▸ Goal of the exercise
Look through the records below for the line holding "e to unsubscribe". Write it out exactly, with each following line through the line holding "(703) 215-4551".

▸ Provided information
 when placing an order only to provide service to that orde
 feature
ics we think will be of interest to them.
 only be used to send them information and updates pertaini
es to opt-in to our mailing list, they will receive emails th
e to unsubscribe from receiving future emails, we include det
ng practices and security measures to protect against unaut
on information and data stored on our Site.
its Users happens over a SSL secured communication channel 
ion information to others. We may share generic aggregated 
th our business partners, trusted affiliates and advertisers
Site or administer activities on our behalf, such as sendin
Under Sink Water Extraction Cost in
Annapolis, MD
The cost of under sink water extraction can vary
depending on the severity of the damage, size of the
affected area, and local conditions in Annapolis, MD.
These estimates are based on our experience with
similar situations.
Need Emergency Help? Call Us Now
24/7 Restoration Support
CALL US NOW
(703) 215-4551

==

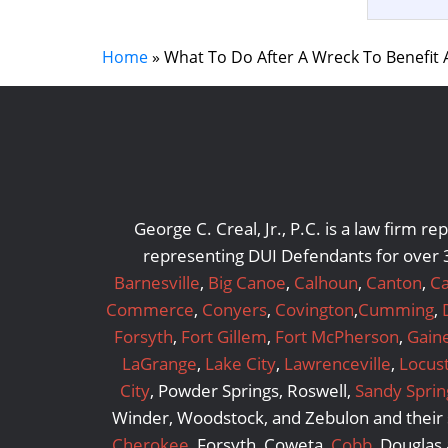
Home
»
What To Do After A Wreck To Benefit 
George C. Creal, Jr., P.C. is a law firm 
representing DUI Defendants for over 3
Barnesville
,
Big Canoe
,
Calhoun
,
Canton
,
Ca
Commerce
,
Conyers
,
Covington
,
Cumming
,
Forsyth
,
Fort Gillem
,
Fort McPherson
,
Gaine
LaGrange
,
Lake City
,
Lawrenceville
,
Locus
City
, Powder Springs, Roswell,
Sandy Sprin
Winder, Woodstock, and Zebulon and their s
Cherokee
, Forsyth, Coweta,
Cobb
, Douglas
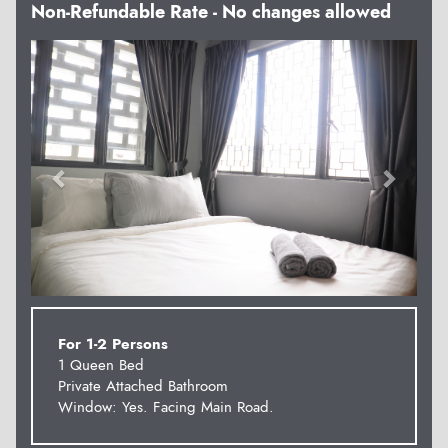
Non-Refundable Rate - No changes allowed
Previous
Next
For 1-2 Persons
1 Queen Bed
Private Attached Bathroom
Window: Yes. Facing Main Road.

▸ Response box
e to unsubscribe from receiving future emails, we include det
ng practices and security measures to protect against unaut
on information and data stored on our Site.
its Users happens over a SSL secured communication channel 
ion information to others. We may share generic aggregated 
th our business partners, trusted affiliates and advertisers
Site or administer activities on our behalf, such as sendin
Under Sink Water Extraction Cost in
Annapolis, MD
The cost of under sink water extraction can vary
depending on the severity of the damage, size of the
affected area, and local conditions in Annapolis, MD.
These estimates are based on our experience with
similar situations.
Need Emergency Help? Call Us Now
24/7 Restoration Support
CALL US NOW
(703) 215-4551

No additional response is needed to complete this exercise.